After securing both anchors, tighten the strap. When removing the seat, don't forget to loosen the strap again!
Next, attach the top tether. This part is pretty easy.
Thread the upper strap under the headrest, and clip it to the tether.
Then tighten the strap. Make sure the seat is centered.
Check that the seat doesn't shift about too much, and that there's no slack in the straps. Sometimes, you will have to put your own weight on the seat to get the straps properly tight.
Installing the seat in rear-facing position is much easier, as this only involves the lower anchors.
The center of the rear bench is typically the safest place for your child seat.
As before, locate the anchor points and latch the belt to them.
Again, pull the belts tight. And again, you may have to put some weight on the chair to get it to sit without wiggling.
And you're done!
If your car doesn't have Isofix, it's still safe to use a rear-facing seat, as long as you have an adjustable center belt, rather than the three-point retractable type as shown here. In fact, using an adjustable-strap center belt is just as safe as using an Isofix system, and offers the advantage of easier extraction of the seat in case of an accident.

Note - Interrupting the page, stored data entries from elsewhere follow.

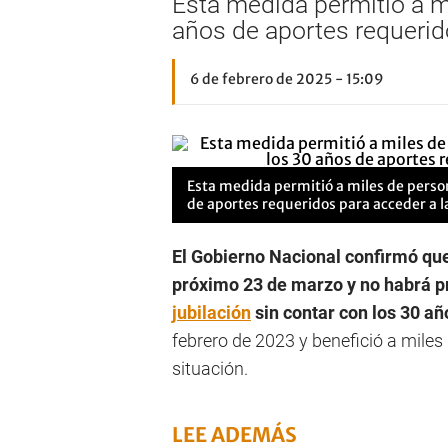
Esta medida permitió a mi
años de aportes requerido
6 de febrero de 2025 - 15:09
Esta medida permitió a miles de persona
de aportes requeridos para acceder a la
El Gobierno Nacional confirmó qu
próximo 23 de marzo y no habrá p
jubilación
sin contar con los 30 a
febrero de 2023 y benefició a mile
situación.
LEE ADEMÁS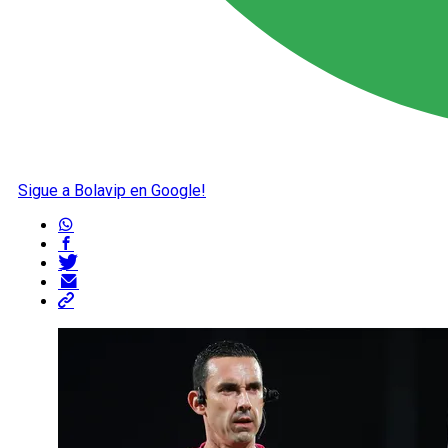
Sigue a Bolavip en Google!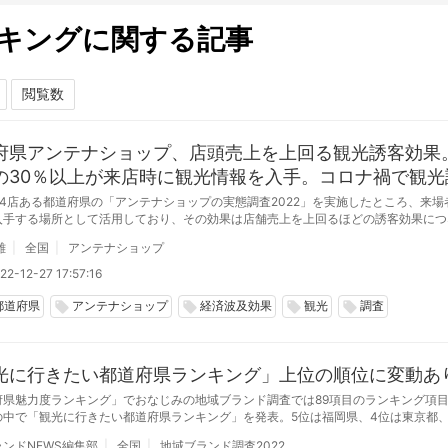
キングに関する記事
府県アンテナショップ、店頭売上を上回る観光誘客効果
の30％以上が来店時に観光情報を入手。コロナ禍で観光
も拡大へ
34店ある都道府県の「アンテナショップの実態調査2022」を実施したところ、来場
入手する場所として活用しており、その効果は店舗売上を上回るほどの誘客効果につ
ことが明らかになった。
雄
全国
アンテナショップ
2-12-27 17:57:16
都道府県
アンテナショップ
経済波及効果
観光
調査
local_offer
local_offer
local_offer
local_offer
光に行きたい都道府県ランキング」上位の順位に変動あ
府県魅力度ランキング」でおなじみの地域ブランド調査では89項目のランキング項
の中で「観光に行きたい都道府県ランキング」を発表。5位は福岡県、4位は東京都、
、2位は京都府、1位は北海道となった。
ンドNEWS編集部
全国
地域ブランド調査2022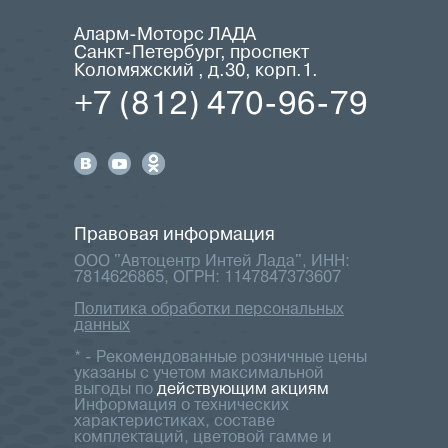
Аларм-Моторс ЛАДА
Санкт-Петербург, проспект
Коломяжский , д.30, корп.1.
+7 (812) 470-96-79
Правовая информация
ООО "Автоцентр Интей Лада", ИНН:
7814626865, ОГРН: 1147847373607
Политика обработки персональных
данных
* - Рекомендованные розничные цены
указаны с учетом максимальной
выгоды по
действующим акциям
Информация о технических
характеристиках, составе
комплектаций, цветовой гамме и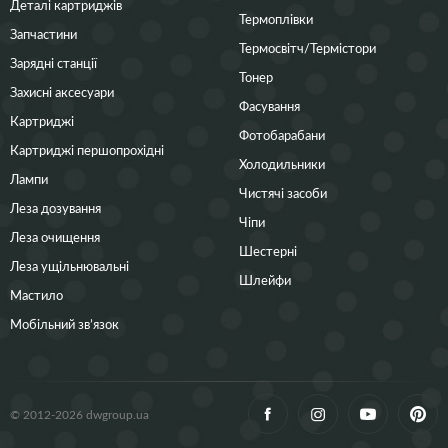
Деталі картриджів
Термоплівки
Запчастини
Термосвітч/Термістори
Зарядні станції
Тонер
Захисні аксесуари
Фасування
Картриджі
Фотобарабани
Картриджі першопрохідні
Холодильники
Лампи
Чистячі засоби
Леза дозування
Чіпи
Леза очищення
Шестерні
Леза ущільнювальні
Шлейфи
Мастило
Мобільний зв’язок
© 2012-2026 dwgroup.ua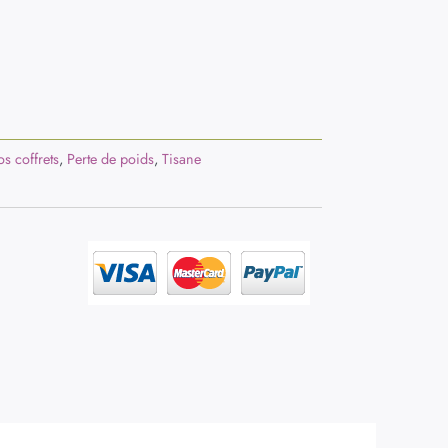
s coffrets
,
Perte de poids
,
Tisane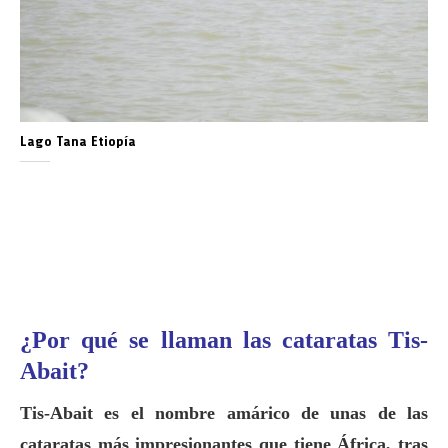
Lago Tana Etiopía
¿Por qué se llaman las cataratas Tis-
Abait?
Tis-Abait es el nombre amárico de unas de las
cataratas más impresionantes que tiene África, tras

This will depend, however, on your child seat having loops for the safety belt, as ours does. And for forward-facing placement, a non-Isofix-compliant vehicle will not have the top tether. While you can wrap or fasten the top anchor to a headrest or the post of the headrest, this is not secure as the strap may slip off or pull the headrest out. This may cause both seat and child to catapult forward in a crash.
If you have a non-Isofix-compliant car, be sure that you're buying a forward-facing seat that has provisions for clipping into the seatbelt system. Forward-facing seats for larger children typically have these, but models for smaller children, like this particular unit, usually do not.
In the end, whatever system you use, common sense and proper research will help ensure the safety and security of your most precious cargo.
But don't forget the most important safety device on your car--that all-important nut behind the wheel.